Here's the posted timeline. The posted timeline included dates written as "about 7 days prior to reentry"; in the second column below I've calculated the corresponding calendar dates. I can imagine two reasons why JAXA wouldn't have posted it that way: first, each Trajectory Correction Maneuver (TCM) is not a brief event but rather spans many hours, possibly even more than a day, since they're being performed under low-thrust ion propulsion rather than chemical propulsion; and second, I assume this calendar could change, and being vague about dates gives them a bit of wiggle room before they have to issue corrections. But that doesn't stop me from calculating the probable dates of each event.
|Date (JAXA)||Date (ESL)||Event|
|March 27||Completed the second trajectory shifting by ion engines|
That is, end of powered flight, beginning of reentry phase of mission)

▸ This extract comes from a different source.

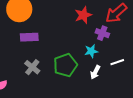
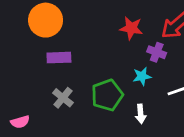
red star: (83, 15) -> (131, 28), turned 30
white arrow: (95, 72) -> (141, 114), moved, turned -32

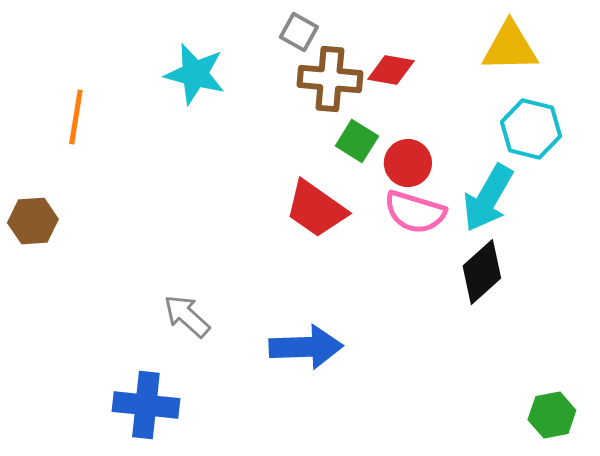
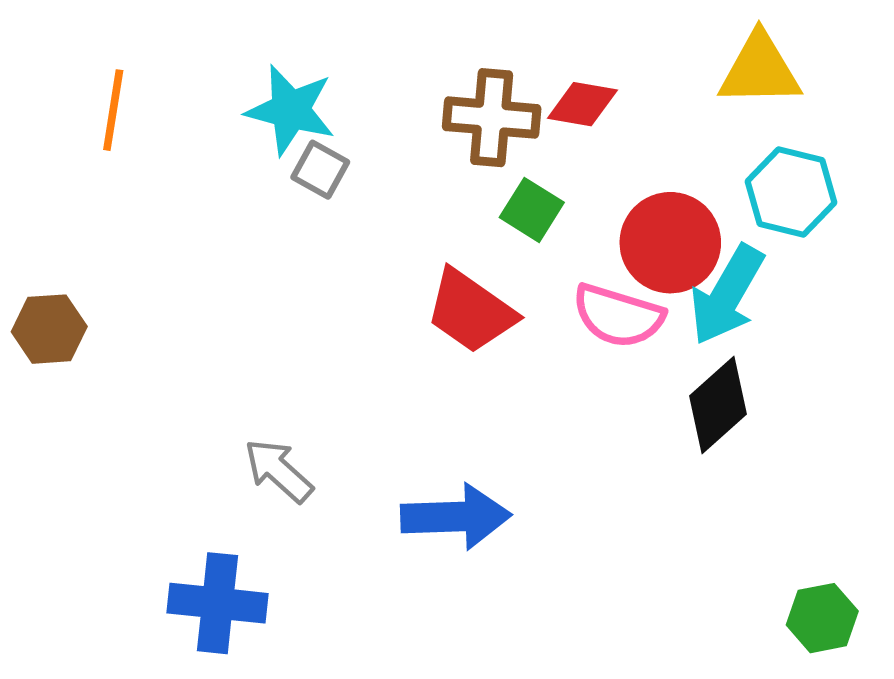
gray square: (299, 32) -> (320, 170), moved
orange line: (76, 117) -> (113, 110), moved
red circle: (408, 163) -> (670, 243), moved, size x1.4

|April 6||TCM-0 implemented the initial guidance to the outer rim of the Earth.|
These first TCMs aim Hayabusa at Earth's limb so that it will continue into space if something bad happens)
|About 39 days prior to reentry||May 5||TCM-1 to guide to the outer rim of the Earth|
|About 15 days prior to reentry||May 29||TCM-2 to guide to the outer rim of the Earth|
|About 7 days prior to reentry||June 6||TCM-3 to guide to Australia|
Finally, Hayabusa will be aiming for Earth)

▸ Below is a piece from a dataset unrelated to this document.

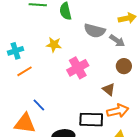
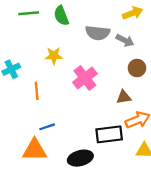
orange line: (25, 71) -> (37, 91), moved, turned -56
brown triangle: (109, 89) -> (124, 97), turned -40
blue line: (39, 105) -> (47, 127), turned -56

|About 3 days prior to reentry||June 10||TCM-4 to guide to Australia (more detailed guidance)|
|About a day prior to reentry||June 12||Increase capsule temperature|
|About 3 hours prior to reentry||11:00 UTC||Capsule separation|
|Around 11:00 p.m. JST||13:00 UTC||Entry|
|One hour after reentry||14:00 UTC||Capsule landing|
I was amused to read the first lines of the JAXA update: "The Japan Aerospace Exploration Agency (JAXA) would like to announce that it was issued the Authorized Return of Overseas Launch Space Object (AROLSO) for the Sample Recovery Capsule aboard the Asteroid Explorer "HAYABUSA" from the Space Licensing and Safety Office (SLASO) of the Australian Government on Friday, April 16th." While I am sure that the Space Licensing and Safety Office existed prior to this exchange, it made wonder if said office had a stack of forms titled "Authorized Return of Overseas Launch Space Object (AROLSO)" lying around in a file cabinet for all those times when foreign countries plan to land spacecraft in the Outback. Maybe they're repurposing some existing bit of bureaucracy having to do with moving sensitive technology into and out of the country, like ITAR in the US. I don't know. But the bureaucratese struck me as funny.
JAXA is working hard to get news out about Hayabusa's return in English. There is a new English-language "Hayabusa: The Final Approach" website, as well as Hayabusa Live, a blog with mostly Japanese but occasional English-language posts. Finally, there is @Hayabusa_JAXA on Twitter, which is, again, mostly in Japanese but occasionally in English. Via Twitter, for instance, I learned that the round-trip radio communication time with Hayabusa is now only two minutes -- such a rapid response from a spacecraft gives the team a strong feel for how closely it is approaching Earth!